In this second post for our summer reading series “Excerpts from: The Absurdity of Beauty – rebalancing the Modernist narrative”, we wanted to highlight the discourse around poetry and architecture that informed our approach in publishing this monograph with Architectural Review. Conversations around the notion of poetry were critical from the start and developed as we talked to architect and Royal Academician Ian Ritchie about what he would write for the publication. He also introduced us to his friend, architect and writer Richard England, who has dwelled on this topic over many years.
What emerged from our many pleasurable exchanges whilst putting the monograph together was a discourse on how the poetic qualities of architecture are what makes it an art form. They are what enables architecture to have universal appeal and to be emotionally meaningful. These exchanges led to Richard England also writing for the monograph and what followed was his thoughtful essay “Building Enchantment”. In it, England eloquently describes the expressive potential that architecture and poetry share. The devices are, of course, different but their ability to transcend the everyday is the same.
We hope you enjoy the following passages from Richard England’s essay “Building Enchantment” and its foray into the essence of things and perhaps the very things we seek to find when we fall in love with architecture.

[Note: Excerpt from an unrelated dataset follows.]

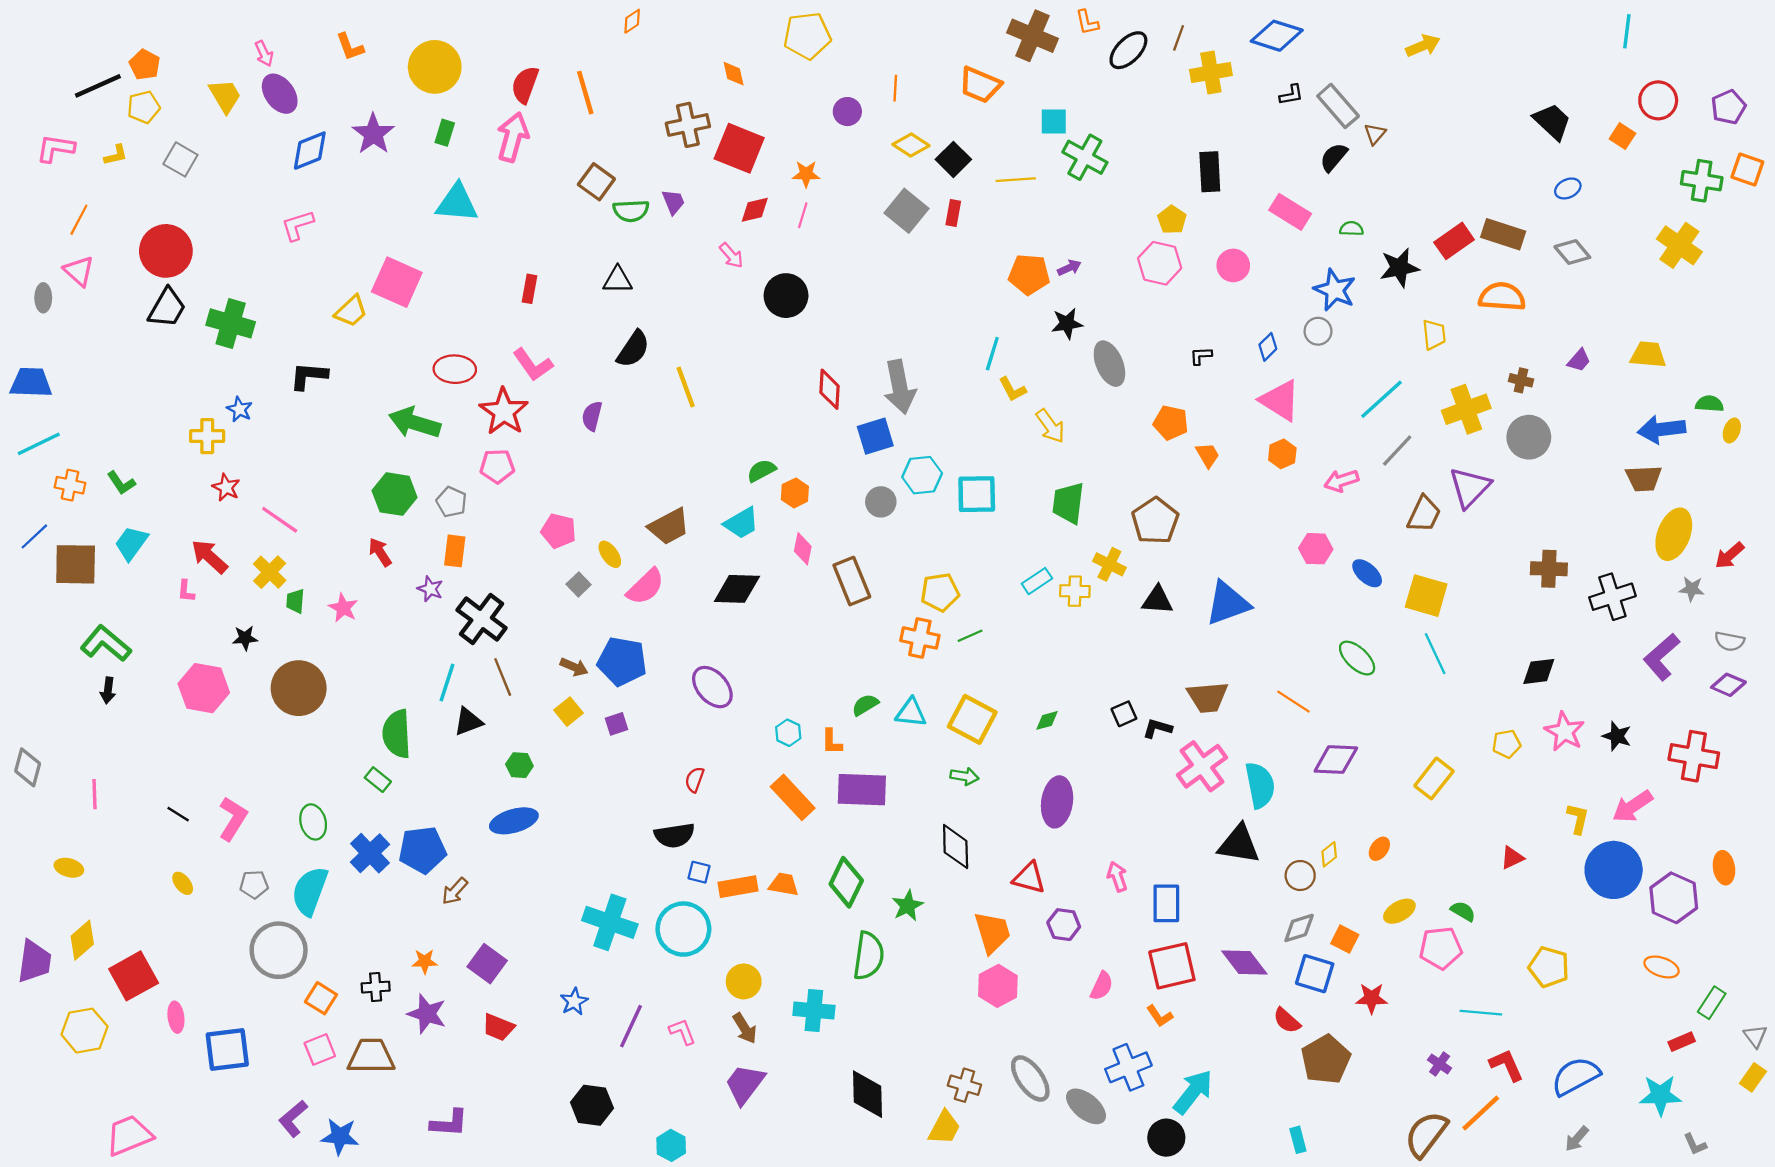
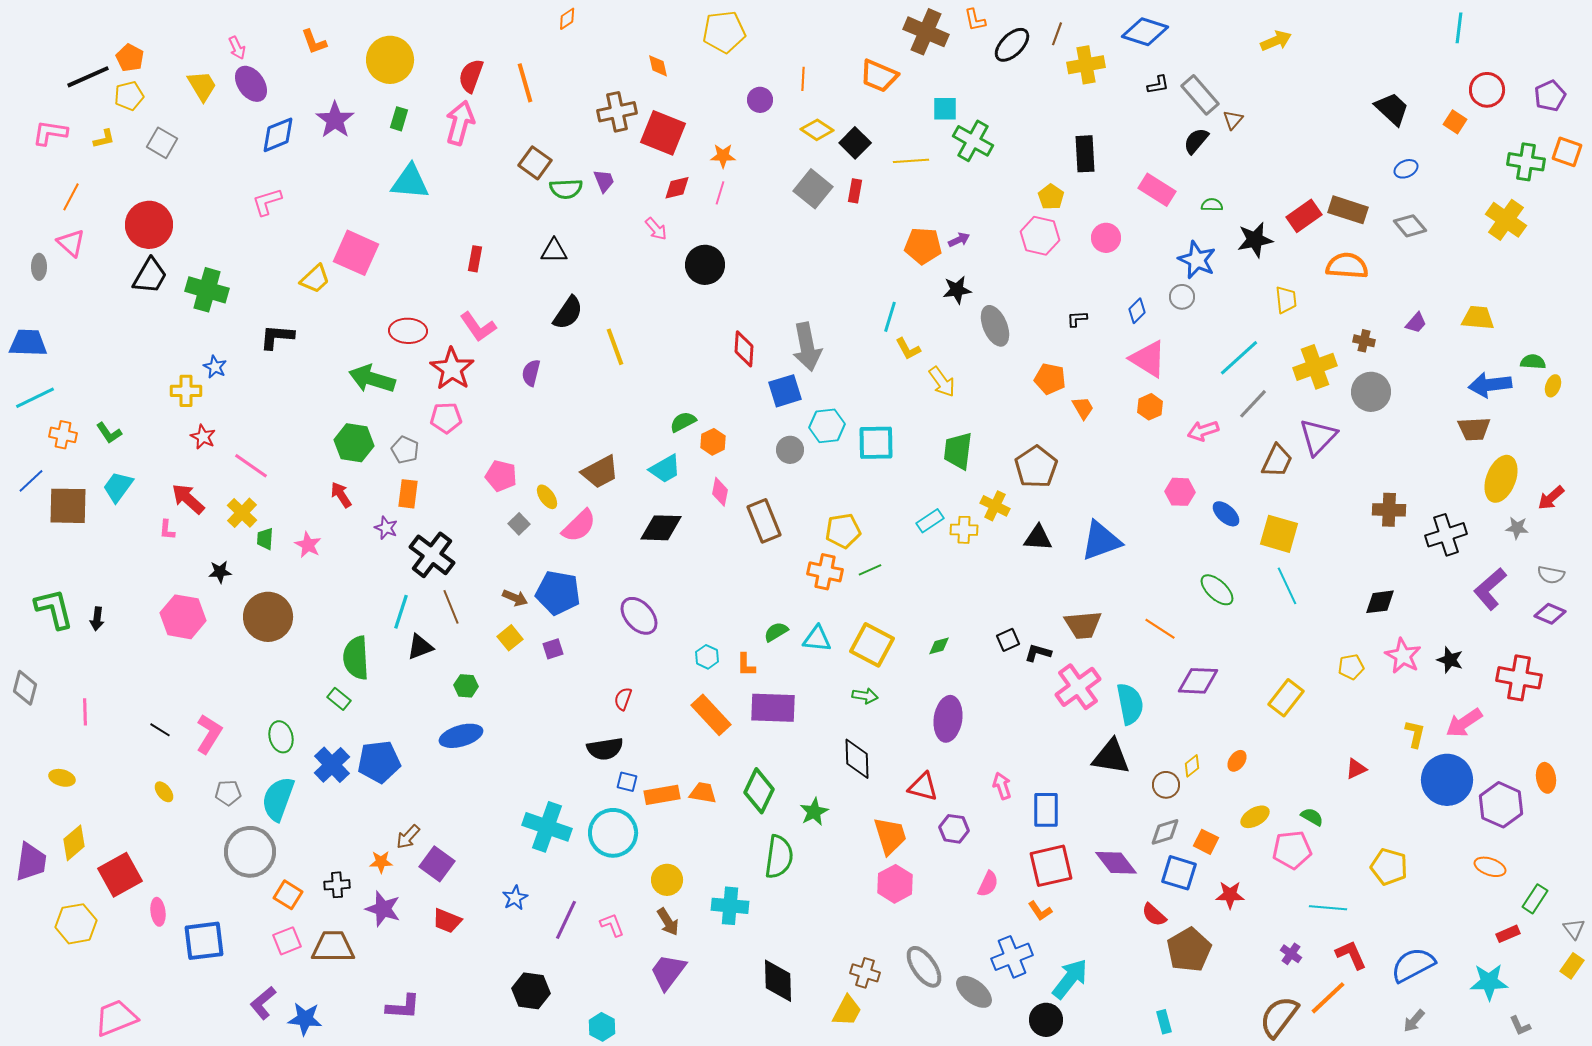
green L-shape: (106, 644) -> (54, 609), moved, turned 36
brown arrow: (455, 891) -> (408, 837), moved

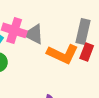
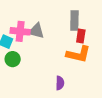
orange L-shape: (63, 54) -> (78, 54), moved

“Building Enchantment” by Richard England – Extract:
In attempting to establish a relationship between architecture and poetry, it seems appropriate first of all to investigate the origins and meanings of the two respective disciplines: Architecture derives from the Greek word Arkhitekton, where Arkhi signifies ‘master’ and Tekton ‘building’. Poetry also comes from the Greek Poieses, meaning ‘to make’.
“Making and building”
From the etymology of the words, it is clear that the two disciplines are involved in a process of making and building, ie, creating. However, the materials and methodologies employed are different; building materials for architecture and words for poetry. Yet both share the aim of enchanting and elevating the human spirit. Architecture and poetry also share the qualities of precision, metrics, structure and rhythm, as essential constituents in both their creative process and manifestation. Also common to both is the play of contrasting opposites: solid and void in architecture, sound and silence in poetry.
Poetry, not unlike architecture, is also about building, building with words and sculpting with sound. It is about the taste of words and the intermittent voids and silences of the pauses; a crossover between sound and silence. One reads not only what is written, but also that which is not written; the words between the lines and the invisible words too; the heard and the unheard, the said and the unsaid. It is how musical and meaningful the poet can make these passages that elevates his or her work from the realm of prose to that of poetry, in the same way that an architect can make a building lift the spirit and enchant its users. It was TS Eliot who said ‘poetry must communicate even before it is understood’. The true poet is the one who casts a web of magic that has the capacity to carry the reader away, just as the true architect caps into his building human emotions to lift the hearts of its users.